His analysis doesn’t work in a world where information itself is the commodity and people’s presentation of self (see his comments of Goffman in the second post) are increasing the product of the information in large databases controlled by corporations and governments. There’s much more at stake than “embarrassing or discreditable” things. It’s about how much control individuals have over how they are labelled and perceived by others, represented and misrepresented by others.

Thoth December 7, 2014 6:21 PM

@Figureitout
Cryptography is just one sub-branch of defensive computing. If you want defense in depth, I always say that cryptography is the last line of defense whereby the first line of defense must be done well for the last line to work well. Cryptography is used as a last line because enemies have breached your front door, walked to your data, gathered your data and is about to read them. If you did not do the previous defenses like tamper detection and active defensive measures properly, the encrypted data is kind of pointless. While the enemy is attacking, they might have gathered some careless information or even crypto keys and that’s pretty much game over for the encrypted data.

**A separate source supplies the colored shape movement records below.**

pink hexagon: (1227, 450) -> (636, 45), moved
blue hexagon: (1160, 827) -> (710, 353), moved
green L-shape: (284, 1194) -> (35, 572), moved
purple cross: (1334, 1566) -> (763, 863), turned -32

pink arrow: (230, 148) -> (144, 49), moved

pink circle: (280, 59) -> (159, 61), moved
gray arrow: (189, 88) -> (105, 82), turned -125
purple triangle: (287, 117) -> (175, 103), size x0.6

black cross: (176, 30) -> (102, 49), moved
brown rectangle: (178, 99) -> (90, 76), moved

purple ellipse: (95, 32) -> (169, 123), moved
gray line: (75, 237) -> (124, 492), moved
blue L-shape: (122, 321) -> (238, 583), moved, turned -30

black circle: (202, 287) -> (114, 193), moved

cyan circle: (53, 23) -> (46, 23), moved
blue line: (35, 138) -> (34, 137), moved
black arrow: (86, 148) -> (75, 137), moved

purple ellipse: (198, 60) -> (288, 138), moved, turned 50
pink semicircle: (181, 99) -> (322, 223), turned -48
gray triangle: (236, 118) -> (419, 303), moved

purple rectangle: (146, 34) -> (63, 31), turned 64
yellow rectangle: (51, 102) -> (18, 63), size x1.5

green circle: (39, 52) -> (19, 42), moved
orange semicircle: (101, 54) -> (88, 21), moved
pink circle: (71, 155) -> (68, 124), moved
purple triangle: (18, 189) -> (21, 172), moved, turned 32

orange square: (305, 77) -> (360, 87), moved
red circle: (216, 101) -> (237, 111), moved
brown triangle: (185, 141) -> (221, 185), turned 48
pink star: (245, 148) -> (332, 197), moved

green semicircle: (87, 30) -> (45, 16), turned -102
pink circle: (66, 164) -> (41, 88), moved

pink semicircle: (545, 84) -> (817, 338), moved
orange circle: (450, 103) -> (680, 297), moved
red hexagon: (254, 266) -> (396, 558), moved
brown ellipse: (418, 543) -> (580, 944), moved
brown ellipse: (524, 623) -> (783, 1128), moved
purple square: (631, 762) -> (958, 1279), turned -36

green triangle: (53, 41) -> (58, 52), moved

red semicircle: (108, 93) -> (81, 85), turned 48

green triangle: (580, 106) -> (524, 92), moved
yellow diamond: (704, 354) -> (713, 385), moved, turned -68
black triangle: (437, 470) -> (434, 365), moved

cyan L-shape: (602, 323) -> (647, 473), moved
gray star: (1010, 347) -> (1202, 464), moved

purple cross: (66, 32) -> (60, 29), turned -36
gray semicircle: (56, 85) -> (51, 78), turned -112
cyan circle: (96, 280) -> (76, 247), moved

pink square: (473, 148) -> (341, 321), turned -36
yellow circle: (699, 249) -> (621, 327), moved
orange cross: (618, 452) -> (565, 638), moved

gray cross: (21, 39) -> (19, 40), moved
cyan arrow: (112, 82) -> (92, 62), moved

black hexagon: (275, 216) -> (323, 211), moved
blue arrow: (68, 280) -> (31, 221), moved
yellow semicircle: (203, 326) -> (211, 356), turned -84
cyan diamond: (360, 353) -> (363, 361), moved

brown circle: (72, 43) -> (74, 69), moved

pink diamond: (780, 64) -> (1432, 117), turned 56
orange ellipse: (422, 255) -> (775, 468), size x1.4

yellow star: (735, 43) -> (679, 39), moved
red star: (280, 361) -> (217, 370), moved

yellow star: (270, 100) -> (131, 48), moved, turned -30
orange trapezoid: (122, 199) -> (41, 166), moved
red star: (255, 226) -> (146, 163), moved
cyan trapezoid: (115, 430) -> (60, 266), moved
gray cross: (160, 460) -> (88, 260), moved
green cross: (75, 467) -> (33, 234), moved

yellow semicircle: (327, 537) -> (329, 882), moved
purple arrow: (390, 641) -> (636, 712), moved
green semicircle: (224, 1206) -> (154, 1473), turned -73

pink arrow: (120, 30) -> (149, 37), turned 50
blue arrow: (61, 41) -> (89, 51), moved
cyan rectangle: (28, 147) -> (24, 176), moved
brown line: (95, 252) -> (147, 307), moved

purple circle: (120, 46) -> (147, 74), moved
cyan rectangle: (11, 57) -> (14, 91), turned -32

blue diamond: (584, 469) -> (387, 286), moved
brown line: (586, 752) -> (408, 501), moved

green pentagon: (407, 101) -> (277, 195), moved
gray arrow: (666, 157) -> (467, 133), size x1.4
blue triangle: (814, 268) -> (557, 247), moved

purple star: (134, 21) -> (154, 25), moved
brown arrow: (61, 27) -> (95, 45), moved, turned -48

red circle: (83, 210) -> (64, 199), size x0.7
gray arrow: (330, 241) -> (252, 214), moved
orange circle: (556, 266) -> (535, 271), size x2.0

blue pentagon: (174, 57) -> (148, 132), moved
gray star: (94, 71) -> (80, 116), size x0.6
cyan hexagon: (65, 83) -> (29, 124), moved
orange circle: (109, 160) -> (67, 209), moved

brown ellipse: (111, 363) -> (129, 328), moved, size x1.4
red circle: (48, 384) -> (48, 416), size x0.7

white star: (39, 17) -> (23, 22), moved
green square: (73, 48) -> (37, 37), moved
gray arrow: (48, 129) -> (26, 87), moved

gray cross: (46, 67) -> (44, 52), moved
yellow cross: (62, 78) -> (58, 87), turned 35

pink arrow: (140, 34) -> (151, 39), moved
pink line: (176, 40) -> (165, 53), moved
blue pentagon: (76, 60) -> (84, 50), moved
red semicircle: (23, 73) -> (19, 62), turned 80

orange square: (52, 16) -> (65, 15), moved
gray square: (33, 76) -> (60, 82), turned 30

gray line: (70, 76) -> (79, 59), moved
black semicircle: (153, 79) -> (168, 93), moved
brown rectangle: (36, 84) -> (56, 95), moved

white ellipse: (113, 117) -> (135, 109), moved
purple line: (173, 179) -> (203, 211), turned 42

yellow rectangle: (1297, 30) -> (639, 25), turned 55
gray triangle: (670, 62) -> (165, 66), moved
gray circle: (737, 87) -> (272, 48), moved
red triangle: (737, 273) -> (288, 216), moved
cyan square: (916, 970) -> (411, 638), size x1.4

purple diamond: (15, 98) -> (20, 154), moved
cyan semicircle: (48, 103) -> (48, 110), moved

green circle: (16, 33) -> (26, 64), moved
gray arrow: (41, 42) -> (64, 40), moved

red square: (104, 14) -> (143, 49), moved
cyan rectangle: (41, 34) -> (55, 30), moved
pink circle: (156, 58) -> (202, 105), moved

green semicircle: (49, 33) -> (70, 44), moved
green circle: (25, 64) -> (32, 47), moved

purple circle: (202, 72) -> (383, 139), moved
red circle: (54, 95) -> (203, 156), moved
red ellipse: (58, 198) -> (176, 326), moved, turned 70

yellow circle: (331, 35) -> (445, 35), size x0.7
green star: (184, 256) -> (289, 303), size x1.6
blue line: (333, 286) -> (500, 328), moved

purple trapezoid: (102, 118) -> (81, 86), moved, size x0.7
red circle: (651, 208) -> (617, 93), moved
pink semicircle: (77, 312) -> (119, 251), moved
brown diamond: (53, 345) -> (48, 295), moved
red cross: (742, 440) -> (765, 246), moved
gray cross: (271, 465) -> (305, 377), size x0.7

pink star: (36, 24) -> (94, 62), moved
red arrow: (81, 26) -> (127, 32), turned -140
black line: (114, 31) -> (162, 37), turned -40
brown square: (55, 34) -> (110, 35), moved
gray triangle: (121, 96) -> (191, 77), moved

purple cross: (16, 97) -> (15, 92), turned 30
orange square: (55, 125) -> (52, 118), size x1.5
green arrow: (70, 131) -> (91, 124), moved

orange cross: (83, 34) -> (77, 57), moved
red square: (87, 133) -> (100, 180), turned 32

It is best that the last line (crypto) is never crossed or used because the usage of crypto means all your doors have already been breached and you have pretty much oping the crypto keys, the ciphers, data … they don’t go wrong and fully bring you down.

If a cryptographer says his crypto is really good, just go for his hardware, hunt down the people around him or tie him up and torture him if possible (Gitmo). Either way he’s gonna break if he relies on just his nice crypto algo.

Using geographic advantages, legal advantages, machine advantages, logic / software advantages, human and machine process control … that’s how high assurance security are designed.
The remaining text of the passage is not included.